How to use Arcana
Warning
This service is currently in beta phase and is updated regularly. This also applies to the documentation.
Warning
Previously, RAG/Arcanas only worked with specific models. This is no longer the case, and Arcanas now work with every model. The previous method of using Arcanas with models that have ‘RAG’ in their name (or the little book icon) will not be supported in future. Please use the GWDG Tools as described below!
This guide walks you through two primary ways to access an Arcana:
- Quick Start: Using an Access Link (recommended for beginners)
- Advanced: Manual Access via Arcana-ID (for power users and integration)
To use an Arcana, you first need to set one up or use a publicly available Arcana.
Quick Start: Use an Access Link (Easiest Way)
If you have been provided with an Access Link to an Arcana (e.g., for a research paper, course material, or institutional document) or if you have generated your own following the Getting Started Guide, this is the fastest and most straightforward way to begin.
Steps:
- Click the Access Link shared by the Arcana owner or yourself.
- This opens a pre-configured Chat-AI interface, automatically configured for that Arcana.
- Begin asking questions - the system will retrieve relevant content from the indexed material and generate responses grounded in the source.
Manual Access: Use the Arcana-ID
For greater control, you can manually connect to an Arcana using its unique Arcana-ID. The arcana ID is also needed when interacting with an Arcana via the Chat Completions API.
Steps:
- Navigate to Chat-AI.
- In the Settings menu (right side), enable GWDG-Tools.
- In the Arcana field, enter the Arcana-ID (e.g.,
user1/arcana-123456). - Select the recommended model:
Qwen 3 30B A3B Instruct 2507Info
If you see the message “Could not use tools: tools possibly not supported”, while interacting with the RAG, switch to this model - it is optimized for tool-based retrieval.
- Adjust temp and top_p to the lowest possible.
- Start interacting with the Arcana through the chat interface.
Info
While Arcanas and GWGD-Tools can work with other models, Qwen 3 30B A3B Instruct 2507 delivers the most consistent performance with the RAG functionality.
Generating an Access Link for an Arcana
To generate an Access Link for your Arcana follow the getting started guide section Viewing your Access Link.
Best Practices for Effective Use
To ensure high-quality, accurate responses, follow these guidelines:
1. Adjust ’temp’ and ’top_p'
For Arcanas we recommend to set ’temp’ to 0.0 and ’top_p’ to 0.05 for optimal results. For more information on the influence of ’temp’ and ’top_p’ see this section in the Chat-AI Documentation.
2. Use Specific Keywords from the Source
Our RAG-System processes documents by converting PDFs into structured Markdown. The LLM response is then improved by extracting relevant information from those documents for your prompt. For further information, see the Docling process.
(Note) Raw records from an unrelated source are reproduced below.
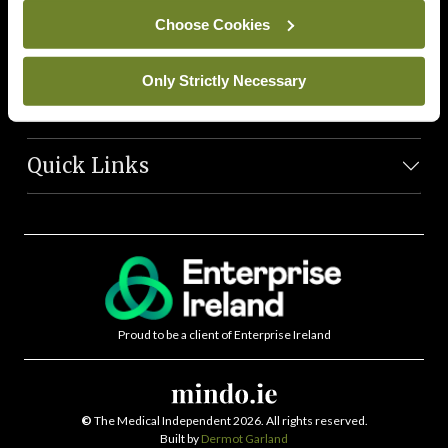
News Team
Choose Cookies
Societies
Only Strictly Necessary
Journals
Quick Links
Proud to be a client of Enterprise Ireland
©
The Medical Independent 2026. All rights reserved.
Built by
Dermot Garland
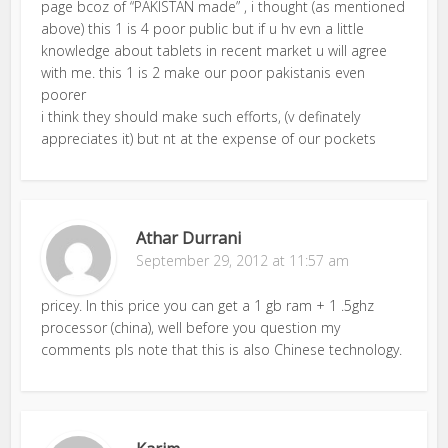
page bcoz of “PAKISTAN made” , i thought (as mentioned
above) this 1 is 4 poor public but if u hv evn a little
knowledge about tablets in recent market u will agree
with me. this 1 is 2 make our poor pakistanis even
poorer
i think they should make such efforts, (v definately
appreciates it) but nt at the expense of our pockets
Athar Durrani
September 29, 2012 at 11:57 am
pricey. In this price you can get a 1 gb ram + 1 .5ghz
processor (china), well before you question my
comments pls note that this is also Chinese technology.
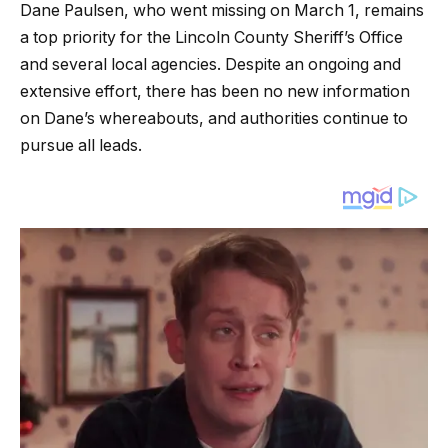
Dane Paulsen, who went missing on March 1, remains
a top priority for the Lincoln County Sheriff’s Office
and several local agencies. Despite an ongoing and
extensive effort, there has been no new information
on Dane’s whereabouts, and authorities continue to
pursue all leads.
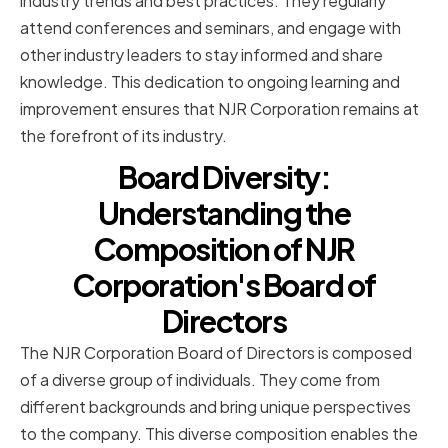
industry trends and best practices. They regularly
attend conferences and seminars, and engage with
other industry leaders to stay informed and share
knowledge. This dedication to ongoing learning and
improvement ensures that NJR Corporation remains at
the forefront of its industry.
Board Diversity:
Understanding the
Composition of NJR
Corporation's Board of
Directors
The NJR Corporation Board of Directors is composed
of a diverse group of individuals. They come from
different backgrounds and bring unique perspectives
to the company. This diverse composition enables the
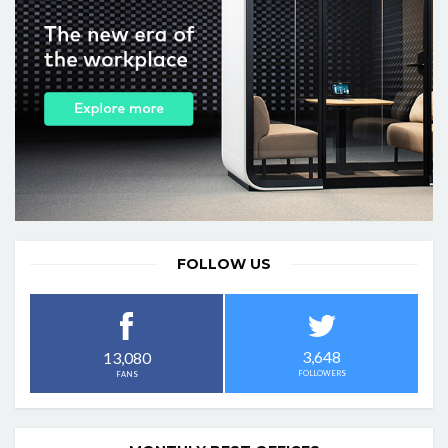
FOLLOW US
3,648
13,080
FOLLOWERS
FANS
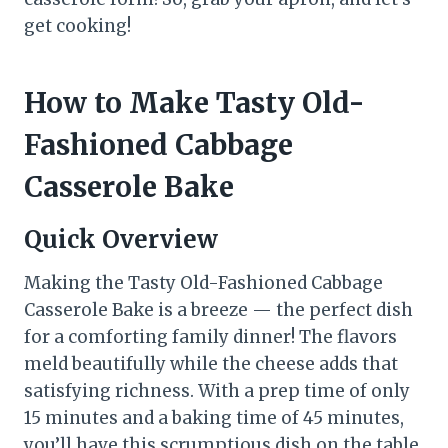
get cooking!
How to Make Tasty Old-
Fashioned Cabbage
Casserole Bake
Quick Overview
Making the Tasty Old-Fashioned Cabbage
Casserole Bake is a breeze — the perfect dish
for a comforting family dinner! The flavors
meld beautifully while the cheese adds that
satisfying richness. With a prep time of only
15 minutes and a baking time of 45 minutes,
you’ll have this scrumptious dish on the table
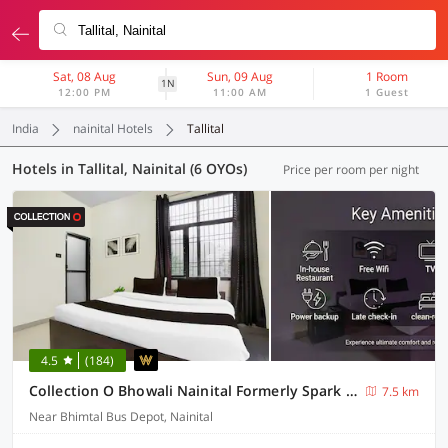
Sat, 08 Aug
Sun, 09 Aug
1 Room
1N
12:00 PM
11:00 AM
1 Guest
India
nainital Hotels
Tallital
Hotels in Tallital, Nainital (6 OYOs)
Price per room per night
4.5
(184)
Collection O Bhowali Nainital Formerly Spark Inn
7.5 km
Near Bhimtal Bus Depot, Nainital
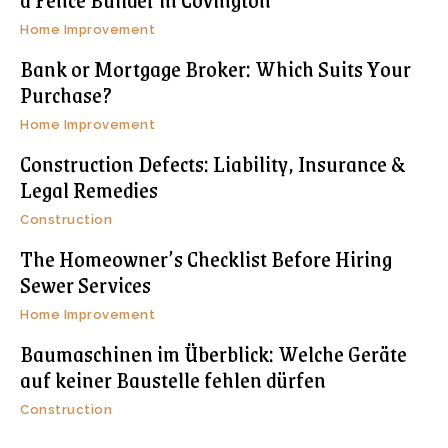
Home Improvement
Bank or Mortgage Broker: Which Suits Your
Purchase?
Home Improvement
Construction Defects: Liability, Insurance &
Legal Remedies
Construction
The Homeowner’s Checklist Before Hiring
Sewer Services
Home Improvement
Baumaschinen im Überblick: Welche Geräte
auf keiner Baustelle fehlen dürfen
Construction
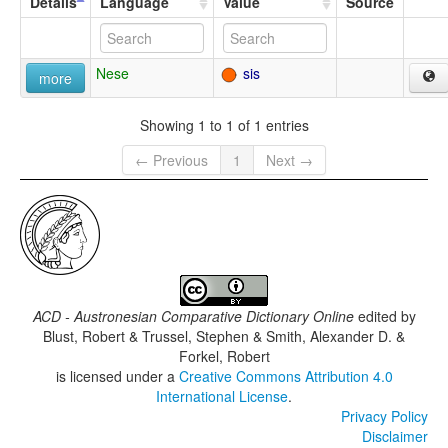
Details
Language
Value
Source
Nese
sis
more
Showing 1 to 1 of 1 entries
← Previous
1
Next →
ACD - Austronesian Comparative Dictionary Online
edited by
Blust, Robert & Trussel, Stephen & Smith, Alexander D. &
Forkel, Robert
is licensed under a
Creative Commons Attribution 4.0
International License
.
Privacy Policy
Disclaimer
Include terms, phrases, or concepts present in the original document in your prompt:
- Vague: “Tell me about this dataset.”
- Specific: “What evaluation metrics were used in the ImageNet benchmark?”
3. Customize the System Prompt
For important Arcanas (e.g., study guides, lab protocols or scientific papers), adjust the System Prompt to define the desired tone, format, and response style.
Example:
You are a helpful assistant named Sandra working at the GWDG for many years. reply precisely to the question.
You will be provided with references at the beginning that might be helpful.
If you do not know the answer answer honestly that you do not know the details.
Please refer to context you use for your reply using the [REF NUMBER] Syntax close to its usage.
If the references provided are confusing, you may ask the user to provide the necessary details to identify which to use.4. Review References in the Response
After each query, the system returns:
- The response, enriched with context from the indexed material.
- References below the answer, including:
- Source file name (e.g.,
imagenet.pdf) - Page reference
- Source file name (e.g.,
References are rendered in Markdown, allowing you to trace each claim back to its original source. Originally, the information might have been in a PDF, which got converted into an annotated Markdown file as you can learn in the Docling process.
Example
- Prompt: What is ImageNet?
- Example Response: ImageNet is a large-scale ontology of images built upon the backbone of the WordNet structure. It aims to populate the majority of the 80,000 synsets of WordNet with an average of 500-1000 clean and full-resolution images, resulting in tens of millions of annotated images organized by the semantic hierarchy of WordNet.

Arcana Example
Response includes source references from the original ImageNet PDF.